No project description provided
Project description
Source repository | Contributing and feedback | PyPI | Documentation | Tutorials | Scientific literature
What is datafold?
datafold is a MIT-licensed Python package containing operator-theoretic, data-driven models to identify dynamical systems from time series data and to infer geometrical structures in point clouds.
The package includes:
Data structures to handle point clouds on manifolds (PCManifold) and time series collections (TSCDataFrame). The data structures are used both internally and for model input/outputs. In contrast to solutions of found in other projects, resorting to lists of Numpy arrays, TSCDataFrame makes it much easier to describe collected time series data by storing the data in a single object.
An efficient implementation of the DiffusionMaps model to infer geometric meaningful structures from data, such as the eigenfunctions of the Laplace-Beltrami operator. As a distinguishing factor to other implementations, the model can handle a sparse kernel matrix and allows setting an arbitrary kernel, including the standard Gaussian kernel, continuous k-nearest neighbor kernel, or dynamics-adapted cone kernel.
Out-of-sample extensions for the Diffusion Maps model, such as the (auto-tuned) Laplacian Pyramids or Geometric Harmonics to interpolate general function values on a point cloud manifold.
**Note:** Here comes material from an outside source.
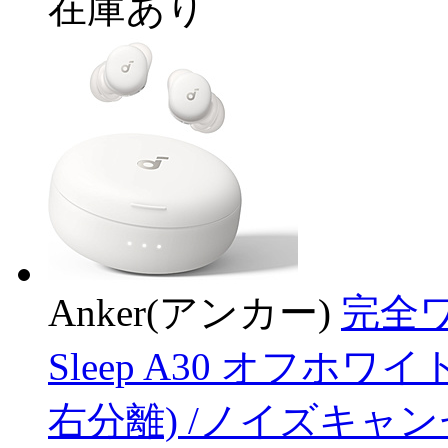
在庫あり
Anker(アンカー)
完全ワ
Sleep A30 オフホワイ
右分離) /ノイズキャンセ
An implementation of the (Extended-) Dynamic Mode Decomposition (e.g. model DMDFull or EDMD) as a data-driven model to identify dynamical systems from time series collection data. The EDMD model subclasses from flexible scikit-learn Pipeline, which allows setting up and transforming time series collection data to a more suitable feature state (cf. Koopman operator theory). Two interesting transformations are the Diffusion Maps and time-delay embedding series for phase space reconstruction.
EDMDCV allows model parameters to be optimized with cross-validation splittings that account for the temporal order in time series collections.
See also this introduction page. For a mathematical thorough introduction, we refer to the scientific literature.
Cite
If you use datafold in your research, please cite this paper published in the Journal of Open Source Software (JOSS).
Lehmberg et al., (2020). datafold: data-driven models for point clouds and time series on manifolds. Journal of Open Source Software, 5(51), 2283, https://doi.org/10.21105/joss.02283
BibTeX:
@article{Lehmberg2020,
doi = {10.21105/joss.02283},
url = {https://doi.org/10.21105/joss.02283},
year = {2020},
publisher = {The Open Journal},
volume = {5},
number = {51},
pages = {2283},
author = {Daniel Lehmberg and Felix Dietrich and Gerta K{\"o}ster and Hans-Joachim Bungartz},
title = {datafold: data-driven models for point clouds and time series on manifolds},
journal = {Journal of Open Source Software}}
How to get it?
Installation requires Python>=3.7 with pip and setuptools installed. Both packages usually ship with a standard Python installation. The package dependencies install automatically, the main dependencies are listed below in “Dependencies”.
There are two ways to install datafold:
1. From PyPI
This is the standard way for users. The package is hosted on the official Python package index (PyPI) and installs the core package (excluding tutorials and tests). The tutorial files can be downloaded separately here.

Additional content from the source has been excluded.